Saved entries
+ + + +

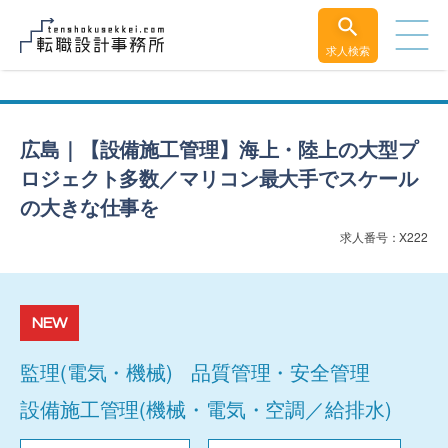
求人検索
広島｜【設備施工管理】海上・陸上の大型プ
ロジェクト多数／マリコン最大手でスケール
の大きな仕事を
求人番号：X222
NEW
監理(電気・機械)
品質管理・安全管理
設備施工管理(機械・電気・空調／給排水)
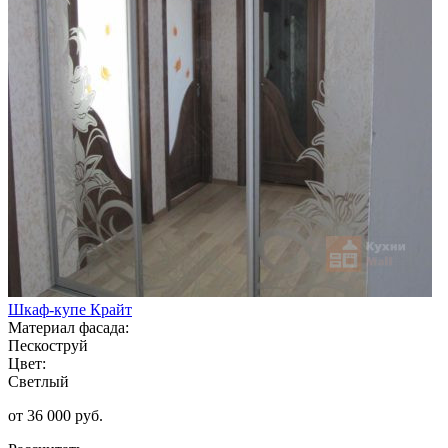
Шкаф-купе Крайт
Материал фасада:
Пескоструй
Цвет:
Светлый
от 36 000 руб.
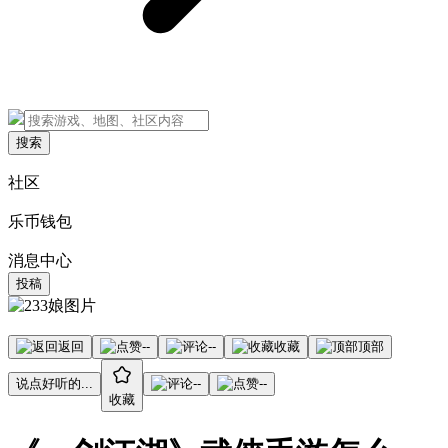
搜索
社区
乐币钱包
消息中心
投稿
返回
--
--
收藏
顶部
说点好听的...
--
--
收藏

+ + + +

§ **TASK STATEMENT**
Type out the entries again without a single change, and leave the pictures out.

§ **REPLY TO THE EXERCISE**
求人検索
広島｜【設備施工管理】海上・陸上の大型プ
ロジェクト多数／マリコン最大手でスケール
の大きな仕事を
求人番号：X222
NEW
監理(電気・機械)
品質管理・安全管理
設備施工管理(機械・電気・空調／給排水)
Шкаф-купе Крайт
Материал фасада:
Пескоструй
Цвет:
Светлый
от 36 000 руб.
搜索
社区
乐币钱包
消息中心
投稿
返回
--
--
收藏
顶部
说点好听的...
--
--
收藏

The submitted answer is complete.